- [Aim of the exercise] Transcribe, exactly and without pictures, the lines below from the line with "return to the home page (550, 708)" to the line with "Contact Us (694, 516)", both ends included, and no others.

- [Provided records]
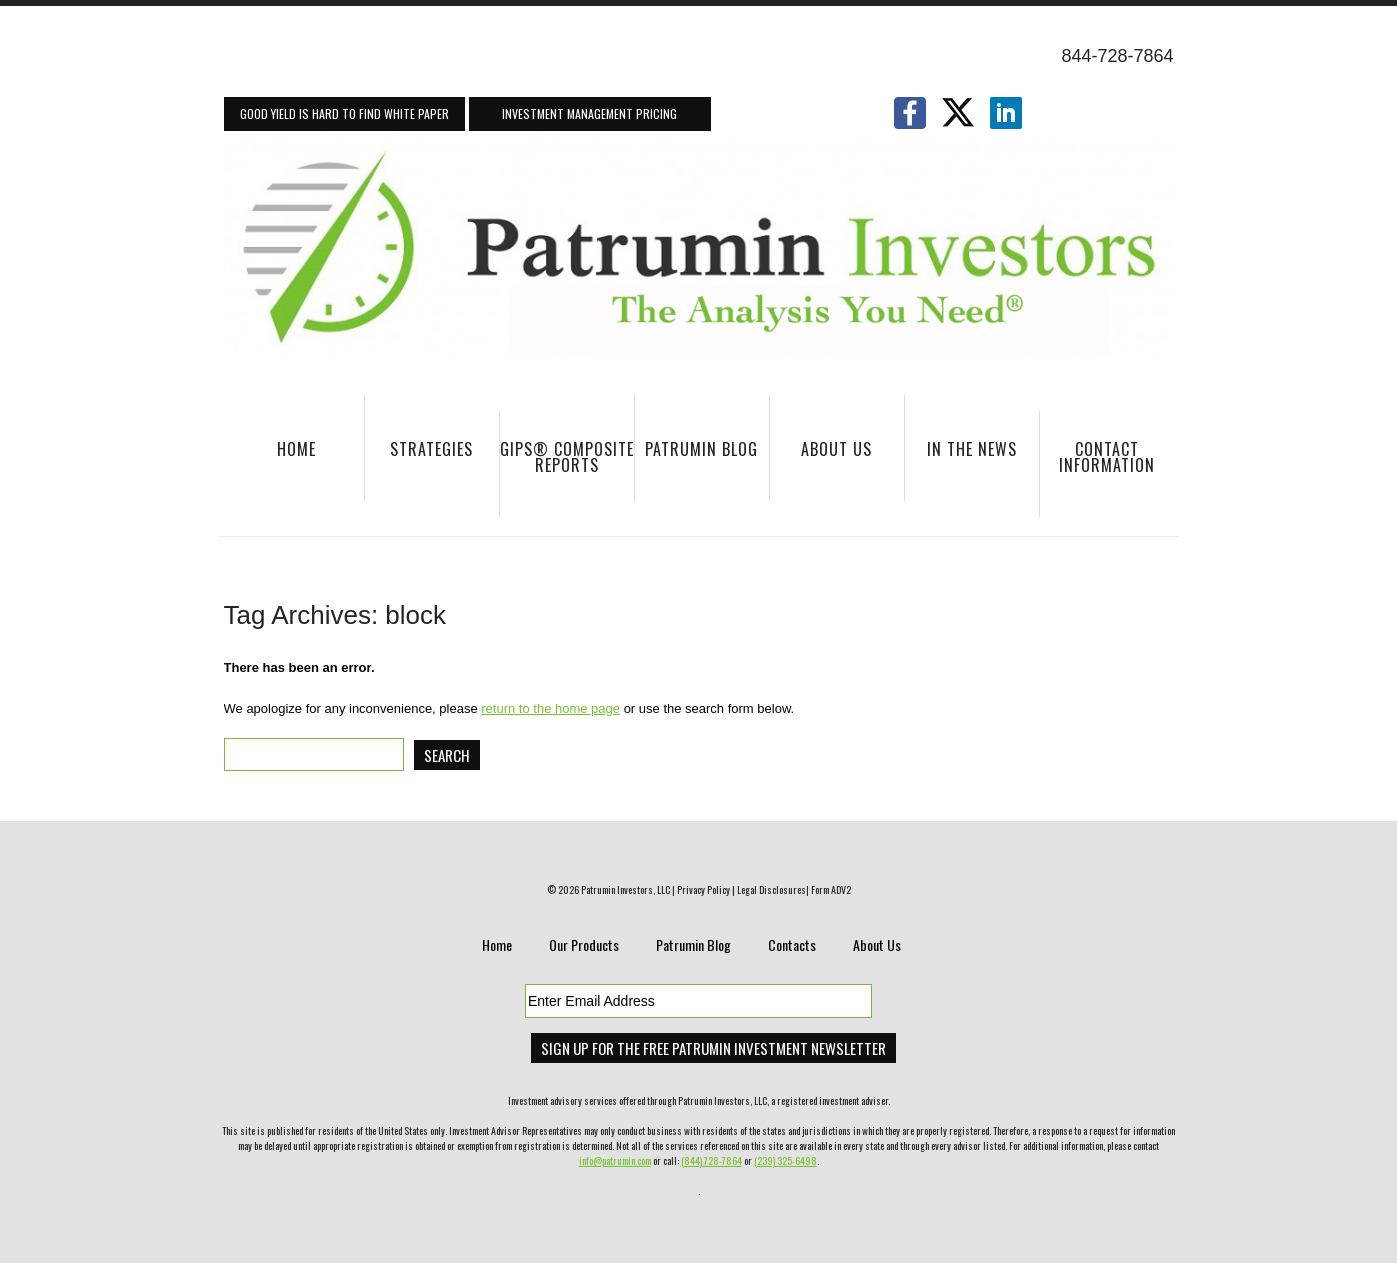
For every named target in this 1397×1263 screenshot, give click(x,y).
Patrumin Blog (701, 449)
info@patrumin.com (615, 1160)
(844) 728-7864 (711, 1160)
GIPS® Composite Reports (567, 457)
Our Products (584, 944)
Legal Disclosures (771, 889)
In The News (961, 458)
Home (296, 449)
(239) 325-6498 (785, 1160)
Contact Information (1097, 466)
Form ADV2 (831, 889)
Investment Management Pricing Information (589, 118)
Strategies (419, 458)
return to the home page (550, 708)
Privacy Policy (703, 889)
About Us (821, 458)
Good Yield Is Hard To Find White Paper (344, 113)
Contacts (792, 944)
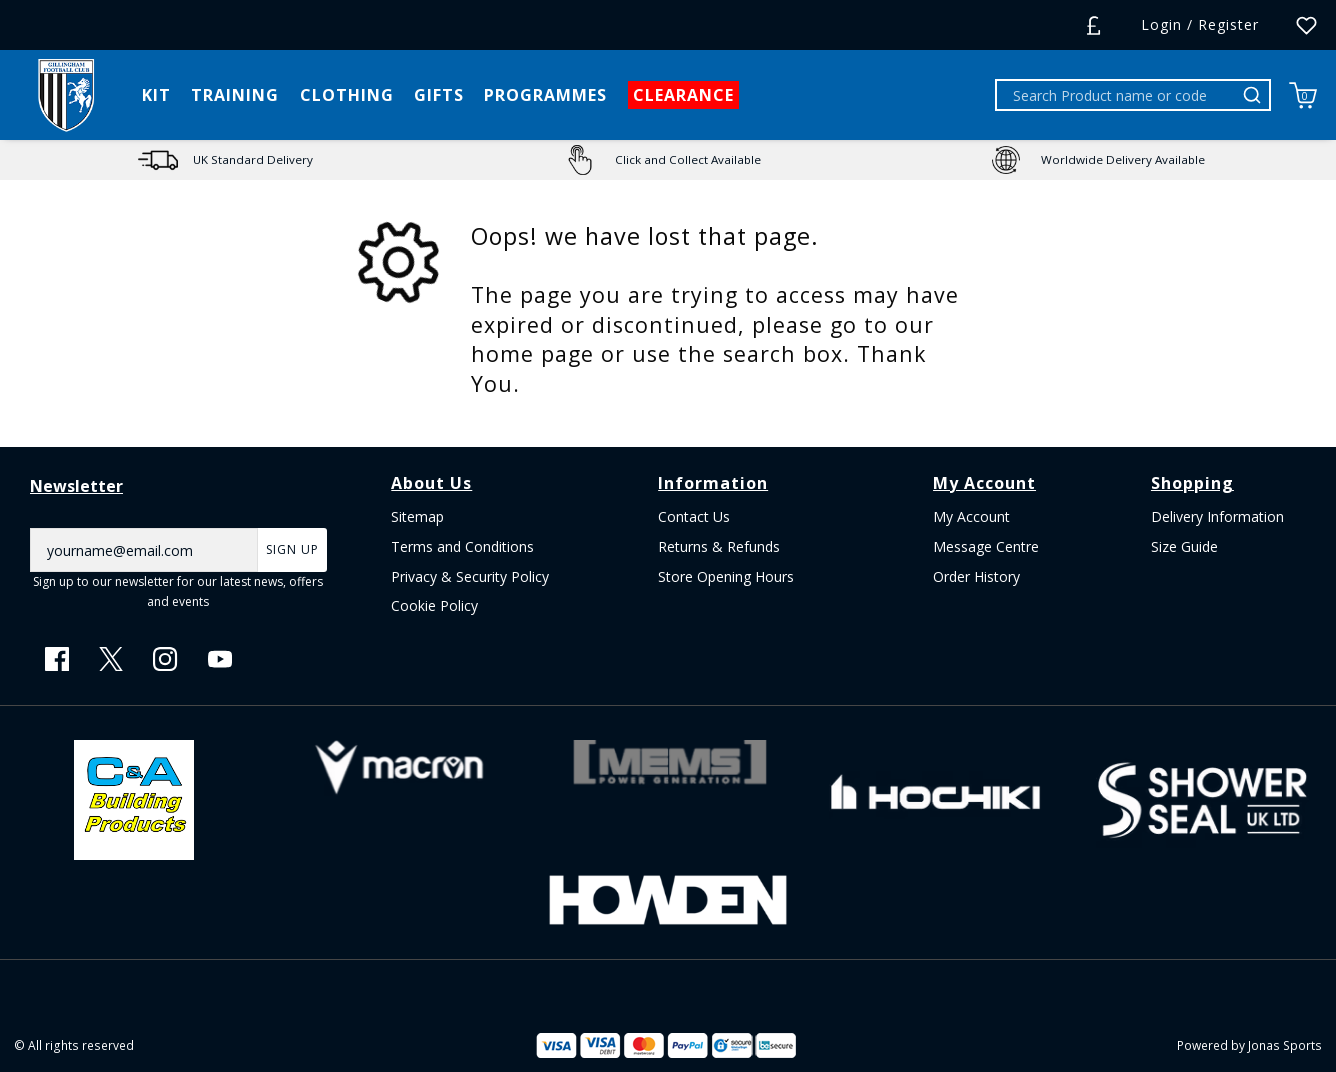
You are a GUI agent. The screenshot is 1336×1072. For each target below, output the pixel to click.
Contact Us (694, 516)
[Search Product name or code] (1117, 95)
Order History (976, 576)
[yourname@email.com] (144, 550)
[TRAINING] (235, 95)
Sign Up (292, 549)
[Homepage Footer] (134, 797)
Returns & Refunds (719, 546)
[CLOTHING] (347, 95)
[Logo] (66, 93)
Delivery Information (1217, 516)
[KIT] (156, 95)
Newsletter (76, 486)
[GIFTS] (439, 95)
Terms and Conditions (462, 546)
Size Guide (1184, 546)
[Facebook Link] (57, 659)
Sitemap (417, 516)
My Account (971, 516)
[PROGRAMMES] (545, 95)
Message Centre (986, 546)
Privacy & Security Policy (470, 576)
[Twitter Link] (111, 659)
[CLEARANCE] (683, 95)
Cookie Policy (434, 605)
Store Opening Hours (726, 576)
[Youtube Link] (220, 659)
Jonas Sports (1285, 1045)
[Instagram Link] (165, 659)
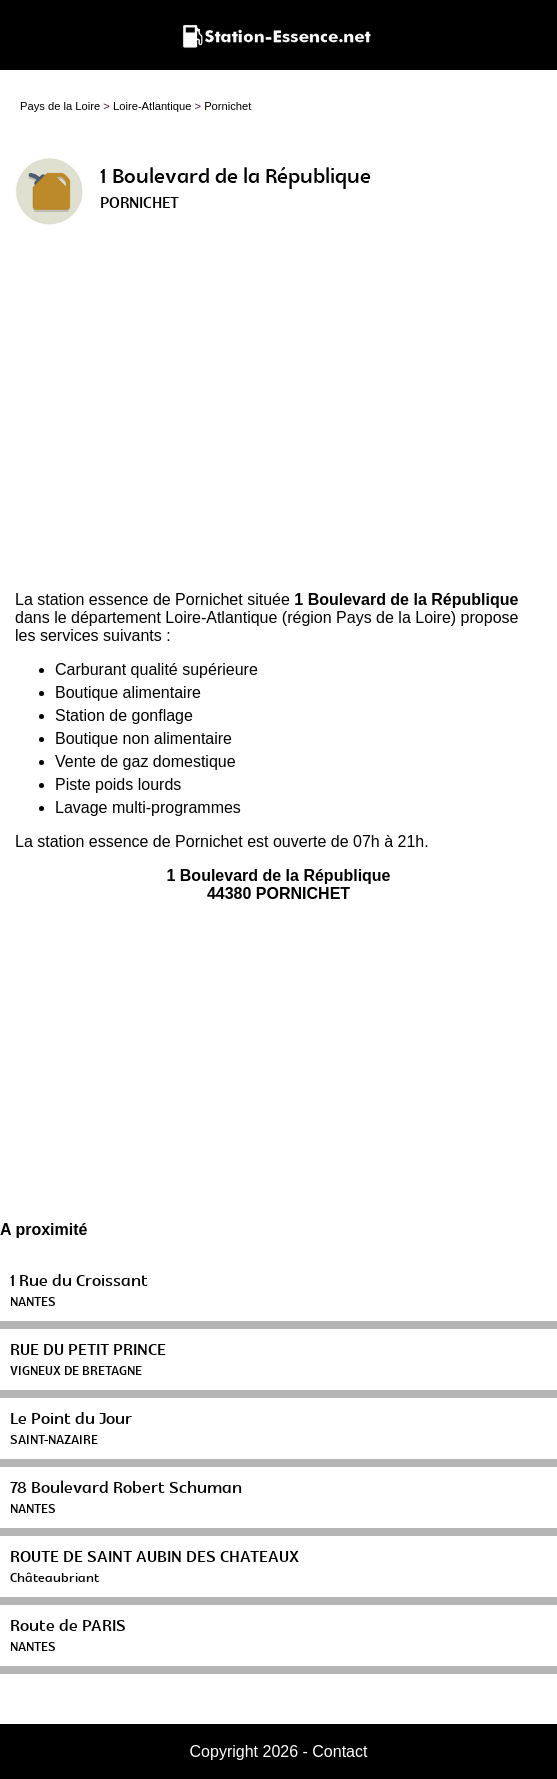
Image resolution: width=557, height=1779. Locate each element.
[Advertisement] (278, 416)
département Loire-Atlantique (174, 617)
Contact (339, 1751)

- [Written response]
return to the home page (550, 708)
Privacy Policy (703, 889)
About Us (821, 458)
Good Yield Is Hard To Find White Paper (344, 113)
Contacts (792, 944)
You are a GUI agent. The screenshot is 1336×1072. For each target below, output the pixel to click.
Contact Us (694, 516)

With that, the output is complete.